Customer service is not a cost center

This is a bit of an over-simplification, but you can categorize the different functions within a business as either a profit center or a cost center.

  • A profit center is something that makes you more money the better you are at it. For most businesses, this includes sales and marketing, but potentially also other things like product design. Smart business leaders know that to improve a profit center, you focus on making it better rather than making it cheaper.
  • A cost center is something that must be done, but there's no real advantage to being really good at it. For example, at LACRM, we have to file taxes each year, but we don't get anything out of being really good at filing taxes. In cases like this, it makes sense to reduce costs as much as possible while still maintaining "good enough" quality.
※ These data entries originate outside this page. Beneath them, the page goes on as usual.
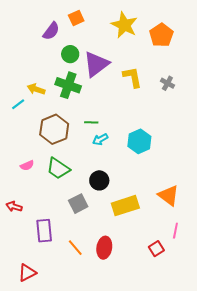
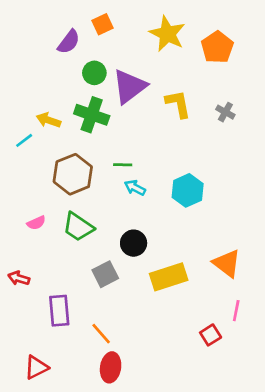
cyan arrow: (100, 139) -> (135, 188), turned 56
red ellipse: (104, 248) -> (111, 367), moved

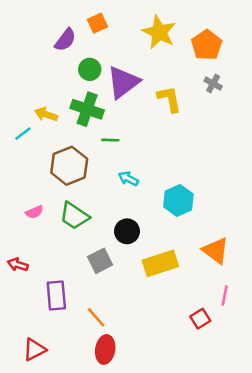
gray cross: (225, 112) -> (213, 84), moved
green line: (123, 165) -> (110, 140), moved
cyan hexagon: (188, 190) -> (178, 200), moved

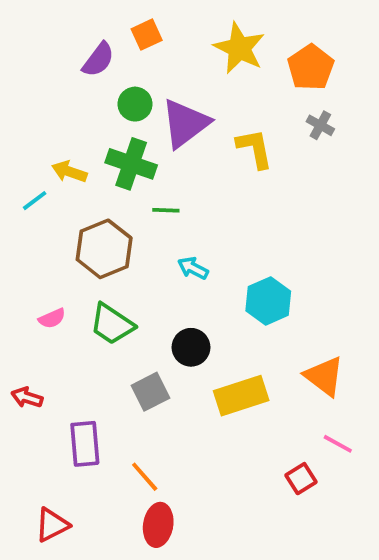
pink line: (225, 296) -> (338, 444), turned -72

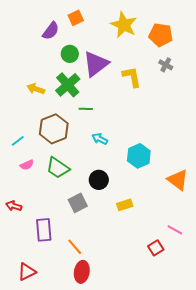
orange pentagon: (311, 67) -> (161, 35), turned -30
green cross: (131, 164) -> (68, 85), turned 30
cyan line: (35, 201) -> (18, 141), moved
orange triangle: (324, 376) -> (178, 180), moved
yellow rectangle: (241, 396) -> (125, 205), size x0.6

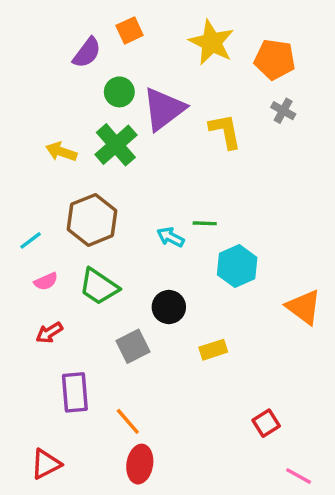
green line: (86, 109) -> (205, 223), moved
red arrow: (14, 206) -> (49, 333), moved, turned -49
pink line: (175, 230) -> (299, 476), moved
The fundamental customer service mistake that most businesses make is viewing it as a cost center. They think they need to offer some customer service, but they want to spend as little as possible so they can invest more in other parts of the business (or just enjoy better profit margins). In the short-term this works, but having bad customer service ultimately erodes customer trust, reduces word-of-mouth growth, increases churn, and ultimately limits a business's potential.

This mindset is why making customer service more efficient so often results in making it worse. Businesses are optimizing for the wrong thing. So what should they be optimizing for?

Reduce waste, not cost

It uses electricity to have the lights on in your house. Does this mean that turning on the lights is a waste of electricity? Well that all depends. If it would otherwise be dark, and you need it to be light, it's not a waste at all. But if you're not even home, having all your lights on is probably a waste.

Every business spends time (and/or money) on customer service. Some of that time is spent genuinely helping customers. If you broadly try to reduce costs, you will probably end up accidentally reducing some of that "good" time you're spending, and your CS will get worse as a result.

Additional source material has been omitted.